As I discussed in a previous post, nine years ago a series of thunderstorms blew across our hill here in Apollo and knocked down eight (of the original twelve), fifty year old spruce trees (a mix of Norway and Blue spruces). My theory is that the removal of these cone and seed producing trees decreased the carrying capacity of our property for red squirrels. So, instead of having dozens of red squirrels running around (and chewing their way into the attic and porch) we now have just a few red squirrels that feed on the much smaller number of cone producing spruces (and whatever birdseed that they can glean).
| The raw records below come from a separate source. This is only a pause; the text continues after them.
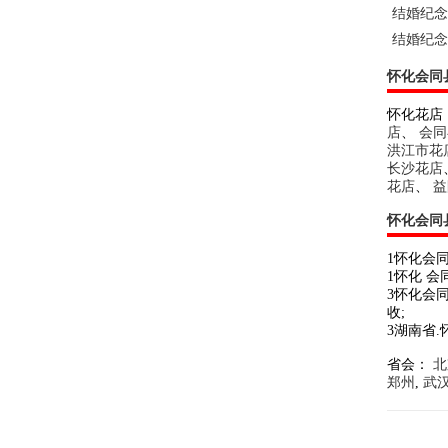
结婚纪念
结婚纪念
怀化会同
怀化花店
店
、
会同
洪江市花
长沙花店
花店
、
益
怀化会同
1怀化会
1怀化 会
3怀化会
收;
3湖南省
省会：
北
郑州
,
武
The other side of Joe’s observation (that the grey squirrels are so abundant) may be due to the growth of the new oaks trees where the spruces once stood. These trees, as I have also previously mentioned, are starting to produce acorns and are, thus, increasing the food resource base for the acorn-loving grey squirrels. Another possibility to explain the surge in the numbers of the grey squirrels is the recognized détente between them and me. All of those scoops of sunflower seeds, piles of shelled corn, and bags of peanuts must have an impact on the grey squirrel biomass!